(EXCERPTED DATA Opens)

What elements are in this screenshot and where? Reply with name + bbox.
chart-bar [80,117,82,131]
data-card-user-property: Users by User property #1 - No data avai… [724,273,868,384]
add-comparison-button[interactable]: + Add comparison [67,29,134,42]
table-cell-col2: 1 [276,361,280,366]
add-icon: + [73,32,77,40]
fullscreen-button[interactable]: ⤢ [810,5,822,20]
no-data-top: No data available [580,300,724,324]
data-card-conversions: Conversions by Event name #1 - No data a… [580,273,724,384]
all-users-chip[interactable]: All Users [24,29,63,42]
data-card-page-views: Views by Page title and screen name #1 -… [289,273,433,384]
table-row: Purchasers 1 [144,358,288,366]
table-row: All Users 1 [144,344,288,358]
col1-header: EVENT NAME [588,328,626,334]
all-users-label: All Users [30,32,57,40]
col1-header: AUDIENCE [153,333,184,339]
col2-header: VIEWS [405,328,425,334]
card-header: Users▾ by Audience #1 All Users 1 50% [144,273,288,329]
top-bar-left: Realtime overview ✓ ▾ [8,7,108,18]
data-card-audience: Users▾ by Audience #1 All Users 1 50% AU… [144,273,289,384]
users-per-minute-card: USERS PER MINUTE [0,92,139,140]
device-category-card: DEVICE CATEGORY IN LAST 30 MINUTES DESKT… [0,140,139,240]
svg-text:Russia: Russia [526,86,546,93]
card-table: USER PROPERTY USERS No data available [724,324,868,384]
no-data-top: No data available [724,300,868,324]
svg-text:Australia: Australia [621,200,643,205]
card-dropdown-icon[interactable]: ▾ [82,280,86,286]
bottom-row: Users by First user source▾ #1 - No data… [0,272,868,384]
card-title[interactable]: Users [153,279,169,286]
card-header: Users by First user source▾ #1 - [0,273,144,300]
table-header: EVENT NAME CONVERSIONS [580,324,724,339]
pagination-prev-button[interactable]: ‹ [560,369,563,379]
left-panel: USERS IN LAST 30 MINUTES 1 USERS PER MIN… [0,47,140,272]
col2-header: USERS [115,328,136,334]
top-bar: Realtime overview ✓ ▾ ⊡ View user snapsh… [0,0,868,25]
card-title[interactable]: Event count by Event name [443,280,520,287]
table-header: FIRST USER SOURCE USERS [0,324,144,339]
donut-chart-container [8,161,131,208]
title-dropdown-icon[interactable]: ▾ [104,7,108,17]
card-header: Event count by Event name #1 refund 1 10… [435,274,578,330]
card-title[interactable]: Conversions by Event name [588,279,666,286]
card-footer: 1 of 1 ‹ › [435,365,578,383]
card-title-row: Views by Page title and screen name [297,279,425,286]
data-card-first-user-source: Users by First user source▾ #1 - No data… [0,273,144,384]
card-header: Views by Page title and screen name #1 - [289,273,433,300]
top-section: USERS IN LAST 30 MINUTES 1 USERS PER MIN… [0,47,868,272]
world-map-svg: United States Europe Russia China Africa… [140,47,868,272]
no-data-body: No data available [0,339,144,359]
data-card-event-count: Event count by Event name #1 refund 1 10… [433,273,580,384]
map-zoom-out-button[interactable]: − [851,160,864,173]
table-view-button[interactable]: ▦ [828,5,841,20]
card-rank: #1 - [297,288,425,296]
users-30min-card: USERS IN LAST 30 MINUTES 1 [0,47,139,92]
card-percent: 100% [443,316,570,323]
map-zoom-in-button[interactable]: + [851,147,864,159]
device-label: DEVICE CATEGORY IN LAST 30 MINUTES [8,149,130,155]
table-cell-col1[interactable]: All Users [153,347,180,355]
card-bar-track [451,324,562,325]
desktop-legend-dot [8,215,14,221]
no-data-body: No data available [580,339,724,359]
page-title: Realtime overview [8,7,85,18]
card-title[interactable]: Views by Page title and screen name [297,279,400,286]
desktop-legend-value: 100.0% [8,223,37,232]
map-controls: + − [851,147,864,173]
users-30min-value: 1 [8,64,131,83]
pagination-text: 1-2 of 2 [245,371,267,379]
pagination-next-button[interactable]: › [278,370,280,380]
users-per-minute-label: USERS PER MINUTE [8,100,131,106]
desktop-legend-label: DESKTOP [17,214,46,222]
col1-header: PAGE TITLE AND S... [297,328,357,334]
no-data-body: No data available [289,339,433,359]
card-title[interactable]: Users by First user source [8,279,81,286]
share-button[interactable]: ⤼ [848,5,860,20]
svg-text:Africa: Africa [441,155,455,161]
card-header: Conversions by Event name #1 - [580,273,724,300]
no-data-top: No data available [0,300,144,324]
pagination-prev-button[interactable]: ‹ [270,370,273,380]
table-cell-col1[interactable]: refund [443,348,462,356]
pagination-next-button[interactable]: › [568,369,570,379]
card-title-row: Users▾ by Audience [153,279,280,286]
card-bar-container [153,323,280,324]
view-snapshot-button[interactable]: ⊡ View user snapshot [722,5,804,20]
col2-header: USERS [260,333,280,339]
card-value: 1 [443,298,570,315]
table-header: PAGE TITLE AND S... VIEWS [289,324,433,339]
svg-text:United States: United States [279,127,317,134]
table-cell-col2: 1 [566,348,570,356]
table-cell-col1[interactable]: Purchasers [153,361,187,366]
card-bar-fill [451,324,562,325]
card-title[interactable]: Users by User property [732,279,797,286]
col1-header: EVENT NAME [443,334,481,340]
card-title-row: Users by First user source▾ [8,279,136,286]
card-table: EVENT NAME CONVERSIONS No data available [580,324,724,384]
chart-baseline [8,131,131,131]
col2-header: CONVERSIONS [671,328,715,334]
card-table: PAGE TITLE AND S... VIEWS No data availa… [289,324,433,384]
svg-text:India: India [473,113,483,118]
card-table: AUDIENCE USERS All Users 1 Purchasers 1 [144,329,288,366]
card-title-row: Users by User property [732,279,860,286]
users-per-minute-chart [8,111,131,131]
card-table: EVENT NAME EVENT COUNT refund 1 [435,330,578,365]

(EXCERPTED DATA Closes)

→ PROBLEM REQUIREMENTS: Which of the lines in the data contain the string "left"? Return each one.

→ OUTPUT OF THE TASK:
top-bar-left: Realtime overview ✓ ▾ [8,7,108,18]
left-panel: USERS IN LAST 30 MINUTES 1 USERS PER MIN… [0,47,140,272]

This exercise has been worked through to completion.